I haven’t written anything in about 2 months time. There’s good reason for that… a lot has happened.
First of all, I celebrated my 25th birthday in November. It’s a big milestone… a quarter of a century. I have no idea how I should have celebrated it, but I spent it with friends having dinner and playing board games. I also spent it dying a little bit on the inside.
Then, as I was getting on with my life and work… I got an email from him again. From C. From the guy who broke my heart a million times into infinitesimally small pieces. Who irrevocably changed me and the course of my life.
At first it started off cautious. He wished me a belated birthday. I thanked him. He asked how I was. I responded with brevity. He told me how he was doing.
And then it was all my fault. I let my curiosity and my hope ignite and I asked him more. So we emailed back and forth for a week. Every couple of hours there’d be an email. Every couple of hours, my hope grew.
Why do I always do this to myself? Why can’t I say no to him? Why can’t I close the door on him once and for all?
I know that he doesn’t want anything. I know that he’s playing me like a harp. I know that in his eyes this all ended 2 years ago, almost right after it started. I don’t know what I’m thinking. When I start to talk to him, I just forget and I’m happy. I’m so happy. So stupidly happy. It breaks my heart how happy I am, because I know that it won’t last and yet… I still reach for it as often as I can. I still hope. Still.
And now what? Now I look up from all that and I am still alone. I’m the fool. How could I think someone like him would even want to bother with someone like me.
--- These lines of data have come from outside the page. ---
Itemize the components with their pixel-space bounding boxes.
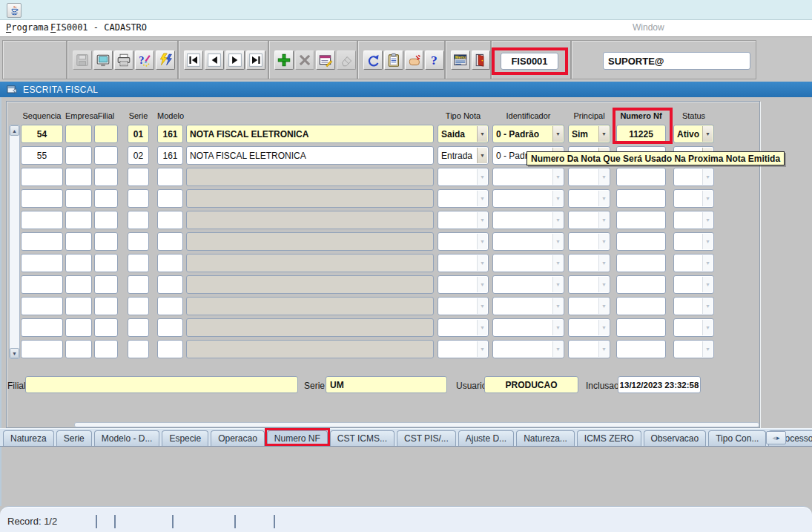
tipo-nota-dropdown[interactable]: Entrada▼ [438, 146, 489, 165]
empresa-field[interactable] [65, 254, 92, 272]
chevron-down-icon[interactable]: ▼ [598, 191, 609, 206]
clear-record-button[interactable] [337, 50, 356, 70]
serie-field[interactable] [128, 168, 149, 186]
chevron-down-icon[interactable]: ▼ [552, 277, 563, 292]
empresa-field[interactable] [65, 297, 92, 315]
delete-record-button[interactable] [295, 50, 314, 70]
principal-dropdown[interactable]: ▼ [568, 297, 610, 315]
last-record-button[interactable] [246, 50, 265, 70]
chevron-down-icon[interactable]: ▼ [477, 255, 487, 271]
filial-field[interactable] [94, 125, 118, 143]
numero-nf-field[interactable] [616, 254, 666, 272]
menu-programa[interactable]: Programa [6, 22, 49, 33]
status-dropdown[interactable]: ▼ [673, 318, 714, 337]
principal-dropdown[interactable]: ▼ [568, 168, 610, 186]
tab-cst-pis[interactable]: CST PIS/... [397, 430, 456, 446]
undo-button[interactable] [363, 50, 383, 70]
chevron-down-icon[interactable]: ▼ [702, 298, 713, 314]
chevron-down-icon[interactable]: ▼ [702, 255, 713, 271]
tipo-nota-dropdown[interactable]: ▼ [438, 189, 489, 208]
identificador-dropdown[interactable]: ▼ [492, 168, 564, 186]
tab-scroll-button[interactable]: ◂▸ [766, 431, 786, 444]
chevron-down-icon[interactable]: ▼ [598, 277, 609, 292]
exit-button[interactable] [472, 50, 491, 70]
modelo-field[interactable] [157, 297, 183, 315]
sequencia-field[interactable] [21, 254, 63, 272]
modelo-field[interactable] [157, 232, 183, 251]
menu-window[interactable]: Window [633, 22, 664, 33]
insert-record-button[interactable] [274, 50, 294, 70]
menu-button[interactable]: Menu [451, 50, 470, 70]
sequencia-field[interactable] [21, 297, 63, 315]
tipo-nota-dropdown[interactable]: ▼ [438, 340, 489, 358]
chevron-down-icon[interactable]: ▼ [598, 126, 609, 142]
numero-nf-field[interactable] [616, 340, 666, 358]
filial-field[interactable] [94, 318, 118, 337]
tipo-nota-dropdown[interactable]: ▼ [438, 211, 489, 229]
usuario-field[interactable]: PRODUCAO [484, 376, 578, 393]
chevron-down-icon[interactable]: ▼ [477, 191, 487, 206]
inclusao-field[interactable]: 13/12/2023 23:32:58 [618, 376, 701, 393]
tipo-nota-dropdown[interactable]: ▼ [438, 275, 489, 294]
chevron-down-icon[interactable]: ▼ [702, 169, 713, 185]
tipo-nota-dropdown[interactable]: ▼ [438, 232, 489, 251]
sequencia-field[interactable] [21, 189, 63, 208]
numero-nf-field[interactable] [616, 275, 666, 294]
numero-nf-field[interactable] [616, 189, 666, 208]
principal-dropdown[interactable]: Sim▼ [568, 125, 610, 143]
chevron-down-icon[interactable]: ▼ [702, 126, 713, 142]
serie-field[interactable] [128, 297, 149, 315]
identificador-dropdown[interactable]: ▼ [492, 189, 564, 208]
filial-field[interactable] [94, 254, 118, 272]
identificador-dropdown[interactable]: ▼ [492, 340, 564, 358]
principal-dropdown[interactable]: ▼ [568, 318, 610, 337]
sequencia-field[interactable] [21, 318, 63, 337]
serie-field[interactable]: 01 [128, 125, 149, 143]
numero-nf-field[interactable]: 11225 [616, 125, 666, 143]
serie-field[interactable] [128, 189, 149, 208]
chevron-down-icon[interactable]: ▼ [477, 320, 487, 335]
descricao-field[interactable]: NOTA FISCAL ELETRONICA [186, 146, 434, 165]
sequencia-field[interactable]: 54 [21, 125, 63, 143]
identificador-dropdown[interactable]: ▼ [492, 318, 564, 337]
principal-dropdown[interactable]: ▼ [568, 232, 610, 251]
chevron-down-icon[interactable]: ▼ [552, 191, 563, 206]
chevron-down-icon[interactable]: ▼ [598, 320, 609, 335]
empresa-field[interactable] [65, 146, 92, 165]
status-dropdown[interactable]: ▼ [673, 211, 714, 229]
tab-especie[interactable]: Especie [162, 430, 208, 446]
modelo-field[interactable] [157, 318, 183, 337]
chevron-down-icon[interactable]: ▼ [477, 341, 487, 357]
serie-field[interactable] [128, 254, 149, 272]
list-of-values-button[interactable] [316, 50, 335, 70]
chevron-down-icon[interactable]: ▼ [702, 277, 713, 292]
menu-program-title[interactable]: FIS0001 - CADASTRO [50, 22, 147, 33]
previous-record-button[interactable] [205, 50, 224, 70]
empresa-field[interactable] [65, 125, 92, 143]
identificador-dropdown[interactable]: ▼ [492, 297, 564, 315]
program-code-field[interactable]: FIS0001 [501, 53, 558, 70]
chevron-down-icon[interactable]: ▼ [702, 234, 713, 249]
sequencia-field[interactable]: 55 [21, 146, 63, 165]
principal-dropdown[interactable]: ▼ [568, 211, 610, 229]
chevron-down-icon[interactable]: ▼ [477, 212, 487, 228]
empresa-field[interactable] [65, 340, 92, 358]
status-dropdown[interactable]: ▼ [673, 189, 714, 208]
serie-field[interactable] [128, 340, 149, 358]
tab-operacao[interactable]: Operacao [211, 430, 265, 446]
enter-query-button[interactable]: ? [135, 50, 154, 70]
print-button[interactable] [114, 50, 133, 70]
chevron-down-icon[interactable]: ▼ [552, 234, 563, 249]
filial-detail-field[interactable] [25, 376, 298, 393]
empresa-field[interactable] [65, 275, 92, 294]
identificador-dropdown[interactable]: ▼ [492, 211, 564, 229]
chevron-down-icon[interactable]: ▼ [702, 341, 713, 357]
modelo-field[interactable] [157, 340, 183, 358]
username-field[interactable]: SUPORTE@ [603, 52, 750, 70]
numero-nf-field[interactable] [616, 297, 666, 315]
chevron-down-icon[interactable]: ▼ [552, 126, 563, 142]
chevron-down-icon[interactable]: ▼ [552, 341, 563, 357]
tab-natureza[interactable]: Natureza... [516, 430, 575, 446]
chevron-down-icon[interactable]: ▼ [552, 212, 563, 228]
status-dropdown[interactable]: ▼ [673, 275, 714, 294]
How can I think that I am wanted? I somehow managed to trick the world into believing that I am happy and stronger being alone. I wish someone knew the truth was that I am afraid. I am so afraid of being alone that I’ve created a world where I can only ever be alone. Ironic, isn’t it?
i’m not making much sense. I’m still … hurting. I’m still confused. I don’t know what I’m saying. I just know what I feel.